## How to complete this task:
With nothing added or left out, output the listing that follows.

## Records shown:
++++++++++

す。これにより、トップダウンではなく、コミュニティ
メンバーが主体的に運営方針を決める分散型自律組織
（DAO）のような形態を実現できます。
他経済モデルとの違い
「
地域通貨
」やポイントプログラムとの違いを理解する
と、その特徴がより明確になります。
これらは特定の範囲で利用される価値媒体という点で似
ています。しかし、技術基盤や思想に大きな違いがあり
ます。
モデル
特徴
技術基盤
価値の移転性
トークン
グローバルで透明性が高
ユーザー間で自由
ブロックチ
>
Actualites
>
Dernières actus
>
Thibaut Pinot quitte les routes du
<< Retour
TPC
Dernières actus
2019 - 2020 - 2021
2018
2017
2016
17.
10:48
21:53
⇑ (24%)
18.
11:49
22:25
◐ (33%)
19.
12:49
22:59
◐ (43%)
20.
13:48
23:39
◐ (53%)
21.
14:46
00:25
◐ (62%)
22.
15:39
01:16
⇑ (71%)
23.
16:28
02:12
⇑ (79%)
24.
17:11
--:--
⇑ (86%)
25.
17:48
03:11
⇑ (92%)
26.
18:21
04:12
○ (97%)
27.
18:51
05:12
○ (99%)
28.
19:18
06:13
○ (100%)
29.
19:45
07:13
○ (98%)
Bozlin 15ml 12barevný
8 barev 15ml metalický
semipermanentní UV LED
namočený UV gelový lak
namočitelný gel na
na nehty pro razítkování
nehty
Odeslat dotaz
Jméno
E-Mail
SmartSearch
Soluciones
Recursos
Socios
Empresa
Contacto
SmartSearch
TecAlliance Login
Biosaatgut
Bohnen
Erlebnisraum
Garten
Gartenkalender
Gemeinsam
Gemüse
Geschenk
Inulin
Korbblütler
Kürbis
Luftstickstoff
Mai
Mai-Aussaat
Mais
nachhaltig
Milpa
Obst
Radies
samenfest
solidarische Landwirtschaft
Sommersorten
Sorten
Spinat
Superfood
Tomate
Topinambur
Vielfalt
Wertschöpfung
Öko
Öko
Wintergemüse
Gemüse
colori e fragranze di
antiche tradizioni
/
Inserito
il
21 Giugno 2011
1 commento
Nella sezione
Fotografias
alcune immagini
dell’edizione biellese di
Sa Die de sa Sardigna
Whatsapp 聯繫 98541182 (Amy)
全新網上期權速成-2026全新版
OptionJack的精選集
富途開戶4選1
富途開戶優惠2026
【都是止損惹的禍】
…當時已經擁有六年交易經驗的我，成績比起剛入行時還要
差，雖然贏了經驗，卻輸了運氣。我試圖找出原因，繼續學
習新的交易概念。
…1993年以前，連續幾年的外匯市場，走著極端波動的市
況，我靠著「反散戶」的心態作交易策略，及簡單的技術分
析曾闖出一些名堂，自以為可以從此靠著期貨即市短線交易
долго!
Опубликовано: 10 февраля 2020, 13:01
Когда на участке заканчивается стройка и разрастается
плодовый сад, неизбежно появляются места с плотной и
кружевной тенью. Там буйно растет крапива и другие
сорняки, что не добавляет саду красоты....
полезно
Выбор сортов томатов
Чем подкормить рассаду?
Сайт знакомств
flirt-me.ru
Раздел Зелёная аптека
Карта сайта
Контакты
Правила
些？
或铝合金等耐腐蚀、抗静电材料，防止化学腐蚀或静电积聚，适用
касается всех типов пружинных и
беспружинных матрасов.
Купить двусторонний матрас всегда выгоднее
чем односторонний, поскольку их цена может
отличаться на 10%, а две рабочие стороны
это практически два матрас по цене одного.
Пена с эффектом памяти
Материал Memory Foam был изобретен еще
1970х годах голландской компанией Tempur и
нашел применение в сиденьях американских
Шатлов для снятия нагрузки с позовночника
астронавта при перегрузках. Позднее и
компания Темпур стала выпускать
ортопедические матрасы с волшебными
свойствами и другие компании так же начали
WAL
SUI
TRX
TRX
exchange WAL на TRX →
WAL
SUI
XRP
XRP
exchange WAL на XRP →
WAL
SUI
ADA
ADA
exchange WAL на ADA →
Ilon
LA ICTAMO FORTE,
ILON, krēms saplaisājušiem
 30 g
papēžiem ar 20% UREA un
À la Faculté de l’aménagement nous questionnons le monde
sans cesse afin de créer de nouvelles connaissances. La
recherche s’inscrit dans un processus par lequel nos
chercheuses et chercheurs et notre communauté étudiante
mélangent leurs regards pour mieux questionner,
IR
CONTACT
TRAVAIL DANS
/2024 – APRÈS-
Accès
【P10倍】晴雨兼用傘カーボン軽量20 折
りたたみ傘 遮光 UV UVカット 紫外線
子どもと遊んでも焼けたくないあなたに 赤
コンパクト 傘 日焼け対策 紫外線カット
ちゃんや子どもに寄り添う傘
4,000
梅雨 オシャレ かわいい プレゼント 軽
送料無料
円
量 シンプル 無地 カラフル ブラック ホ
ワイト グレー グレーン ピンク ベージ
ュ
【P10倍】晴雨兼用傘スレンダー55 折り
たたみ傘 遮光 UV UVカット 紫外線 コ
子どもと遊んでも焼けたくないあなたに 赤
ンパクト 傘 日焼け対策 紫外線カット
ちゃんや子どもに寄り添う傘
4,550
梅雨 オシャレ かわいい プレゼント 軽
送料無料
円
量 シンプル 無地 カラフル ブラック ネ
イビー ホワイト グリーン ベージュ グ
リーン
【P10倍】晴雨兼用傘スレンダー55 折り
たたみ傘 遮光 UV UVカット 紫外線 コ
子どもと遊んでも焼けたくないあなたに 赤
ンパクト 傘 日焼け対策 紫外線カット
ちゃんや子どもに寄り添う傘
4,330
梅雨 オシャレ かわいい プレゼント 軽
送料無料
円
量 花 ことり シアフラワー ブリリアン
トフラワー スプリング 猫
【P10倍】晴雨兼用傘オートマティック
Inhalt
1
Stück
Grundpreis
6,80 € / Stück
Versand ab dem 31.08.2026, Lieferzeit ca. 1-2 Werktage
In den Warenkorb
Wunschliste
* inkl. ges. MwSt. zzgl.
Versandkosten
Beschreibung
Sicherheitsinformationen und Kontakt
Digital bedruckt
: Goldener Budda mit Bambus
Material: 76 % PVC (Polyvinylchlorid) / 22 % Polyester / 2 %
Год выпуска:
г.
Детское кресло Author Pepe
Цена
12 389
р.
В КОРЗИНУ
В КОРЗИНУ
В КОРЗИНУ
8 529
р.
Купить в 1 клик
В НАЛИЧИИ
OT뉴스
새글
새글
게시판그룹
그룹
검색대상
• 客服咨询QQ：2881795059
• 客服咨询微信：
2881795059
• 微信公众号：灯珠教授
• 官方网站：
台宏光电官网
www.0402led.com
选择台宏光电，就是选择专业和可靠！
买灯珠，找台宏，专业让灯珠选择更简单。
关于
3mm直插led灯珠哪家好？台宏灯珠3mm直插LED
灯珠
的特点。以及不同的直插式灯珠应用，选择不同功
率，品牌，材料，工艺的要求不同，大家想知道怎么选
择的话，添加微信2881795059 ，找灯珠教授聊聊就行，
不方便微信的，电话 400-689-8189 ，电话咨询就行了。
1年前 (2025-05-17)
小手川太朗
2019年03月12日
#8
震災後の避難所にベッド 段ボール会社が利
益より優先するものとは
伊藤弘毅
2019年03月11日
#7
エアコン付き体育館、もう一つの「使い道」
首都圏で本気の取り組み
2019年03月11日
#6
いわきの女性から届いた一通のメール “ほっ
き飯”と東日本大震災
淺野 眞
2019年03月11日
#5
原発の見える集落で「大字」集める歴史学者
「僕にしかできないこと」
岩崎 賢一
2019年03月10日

++++++++++

## Output of the exercise:
す。これにより、トップダウンではなく、コミュニティ
メンバーが主体的に運営方針を決める分散型自律組織
（DAO）のような形態を実現できます。
他経済モデルとの違い
「
地域通貨
」やポイントプログラムとの違いを理解する
と、その特徴がより明確になります。
これらは特定の範囲で利用される価値媒体という点で似
ています。しかし、技術基盤や思想に大きな違いがあり
ます。
モデル
特徴
技術基盤
価値の移転性
トークン
グローバルで透明性が高
ユーザー間で自由
ブロックチ
>
Actualites
>
Dernières actus
>
Thibaut Pinot quitte les routes du
<< Retour
TPC
Dernières actus
2019 - 2020 - 2021
2018
2017
2016
17.
10:48
21:53
⇑ (24%)
18.
11:49
22:25
◐ (33%)
19.
12:49
22:59
◐ (43%)
20.
13:48
23:39
◐ (53%)
21.
14:46
00:25
◐ (62%)
22.
15:39
01:16
⇑ (71%)
23.
16:28
02:12
⇑ (79%)
24.
17:11
--:--
⇑ (86%)
25.
17:48
03:11
⇑ (92%)
26.
18:21
04:12
○ (97%)
27.
18:51
05:12
○ (99%)
28.
19:18
06:13
○ (100%)
29.
19:45
07:13
○ (98%)
Bozlin 15ml 12barevný
8 barev 15ml metalický
semipermanentní UV LED
namočený UV gelový lak
namočitelný gel na
na nehty pro razítkování
nehty
Odeslat dotaz
Jméno
E-Mail
SmartSearch
Soluciones
Recursos
Socios
Empresa
Contacto
SmartSearch
TecAlliance Login
Biosaatgut
Bohnen
Erlebnisraum
Garten
Gartenkalender
Gemeinsam
Gemüse
Geschenk
Inulin
Korbblütler
Kürbis
Luftstickstoff
Mai
Mai-Aussaat
Mais
nachhaltig
Milpa
Obst
Radies
samenfest
solidarische Landwirtschaft
Sommersorten
Sorten
Spinat
Superfood
Tomate
Topinambur
Vielfalt
Wertschöpfung
Öko
Öko
Wintergemüse
Gemüse
colori e fragranze di
antiche tradizioni
/
Inserito
il
21 Giugno 2011
1 commento
Nella sezione
Fotografias
alcune immagini
dell’edizione biellese di
Sa Die de sa Sardigna
Whatsapp 聯繫 98541182 (Amy)
全新網上期權速成-2026全新版
OptionJack的精選集
富途開戶4選1
富途開戶優惠2026
【都是止損惹的禍】
…當時已經擁有六年交易經驗的我，成績比起剛入行時還要
差，雖然贏了經驗，卻輸了運氣。我試圖找出原因，繼續學
習新的交易概念。
…1993年以前，連續幾年的外匯市場，走著極端波動的市
況，我靠著「反散戶」的心態作交易策略，及簡單的技術分
析曾闖出一些名堂，自以為可以從此靠著期貨即市短線交易
долго!
Опубликовано: 10 февраля 2020, 13:01
Когда на участке заканчивается стройка и разрастается
плодовый сад, неизбежно появляются места с плотной и
кружевной тенью. Там буйно растет крапива и другие
сорняки, что не добавляет саду красоты....
полезно
Выбор сортов томатов
Чем подкормить рассаду?
Сайт знакомств
flirt-me.ru
Раздел Зелёная аптека
Карта сайта
Контакты
Правила
些？
或铝合金等耐腐蚀、抗静电材料，防止化学腐蚀或静电积聚，适用
касается всех типов пружинных и
беспружинных матрасов.
Купить двусторонний матрас всегда выгоднее
чем односторонний, поскольку их цена может
отличаться на 10%, а две рабочие стороны
это практически два матрас по цене одного.
Пена с эффектом памяти
Материал Memory Foam был изобретен еще
1970х годах голландской компанией Tempur и
нашел применение в сиденьях американских
Шатлов для снятия нагрузки с позовночника
астронавта при перегрузках. Позднее и
компания Темпур стала выпускать
ортопедические матрасы с волшебными
свойствами и другие компании так же начали
WAL
SUI
TRX
TRX
exchange WAL на TRX →
WAL
SUI
XRP
XRP
exchange WAL на XRP →
WAL
SUI
ADA
ADA
exchange WAL на ADA →
Ilon
LA ICTAMO FORTE,
ILON, krēms saplaisājušiem
 30 g
papēžiem ar 20% UREA un
À la Faculté de l’aménagement nous questionnons le monde
sans cesse afin de créer de nouvelles connaissances. La
recherche s’inscrit dans un processus par lequel nos
chercheuses et chercheurs et notre communauté étudiante
mélangent leurs regards pour mieux questionner,
IR
CONTACT
TRAVAIL DANS
/2024 – APRÈS-
Accès
【P10倍】晴雨兼用傘カーボン軽量20 折
りたたみ傘 遮光 UV UVカット 紫外線
子どもと遊んでも焼けたくないあなたに 赤
コンパクト 傘 日焼け対策 紫外線カット
ちゃんや子どもに寄り添う傘
4,000
梅雨 オシャレ かわいい プレゼント 軽
送料無料
円
量 シンプル 無地 カラフル ブラック ホ
ワイト グレー グレーン ピンク ベージ
ュ
【P10倍】晴雨兼用傘スレンダー55 折り
たたみ傘 遮光 UV UVカット 紫外線 コ
子どもと遊んでも焼けたくないあなたに 赤
ンパクト 傘 日焼け対策 紫外線カット
ちゃんや子どもに寄り添う傘
4,550
梅雨 オシャレ かわいい プレゼント 軽
送料無料
円
量 シンプル 無地 カラフル ブラック ネ
イビー ホワイト グリーン ベージュ グ
リーン
【P10倍】晴雨兼用傘スレンダー55 折り
たたみ傘 遮光 UV UVカット 紫外線 コ
子どもと遊んでも焼けたくないあなたに 赤
ンパクト 傘 日焼け対策 紫外線カット
ちゃんや子どもに寄り添う傘
4,330
梅雨 オシャレ かわいい プレゼント 軽
送料無料
円
量 花 ことり シアフラワー ブリリアン
トフラワー スプリング 猫
【P10倍】晴雨兼用傘オートマティック
Inhalt
1
Stück
Grundpreis
6,80 € / Stück
Versand ab dem 31.08.2026, Lieferzeit ca. 1-2 Werktage
In den Warenkorb
Wunschliste
* inkl. ges. MwSt. zzgl.
Versandkosten
Beschreibung
Sicherheitsinformationen und Kontakt
Digital bedruckt
: Goldener Budda mit Bambus
Material: 76 % PVC (Polyvinylchlorid) / 22 % Polyester / 2 %
Год выпуска:
г.
Детское кресло Author Pepe
Цена
12 389
р.
В КОРЗИНУ
В КОРЗИНУ
В КОРЗИНУ
8 529
р.
Купить в 1 клик
В НАЛИЧИИ
OT뉴스
새글
새글
게시판그룹
그룹
검색대상
• 客服咨询QQ：2881795059
• 客服咨询微信：
2881795059
• 微信公众号：灯珠教授
• 官方网站：
台宏光电官网
www.0402led.com
选择台宏光电，就是选择专业和可靠！
买灯珠，找台宏，专业让灯珠选择更简单。
关于
3mm直插led灯珠哪家好？台宏灯珠3mm直插LED
灯珠
的特点。以及不同的直插式灯珠应用，选择不同功
率，品牌，材料，工艺的要求不同，大家想知道怎么选
择的话，添加微信2881795059 ，找灯珠教授聊聊就行，
不方便微信的，电话 400-689-8189 ，电话咨询就行了。
1年前 (2025-05-17)
小手川太朗
2019年03月12日
#8
震災後の避難所にベッド 段ボール会社が利
益より優先するものとは
伊藤弘毅
2019年03月11日
#7
エアコン付き体育館、もう一つの「使い道」
首都圏で本気の取り組み
2019年03月11日
#6
いわきの女性から届いた一通のメール “ほっ
き飯”と東日本大震災
淺野 眞
2019年03月11日
#5
原発の見える集落で「大字」集める歴史学者
「僕にしかできないこと」
岩崎 賢一
2019年03月10日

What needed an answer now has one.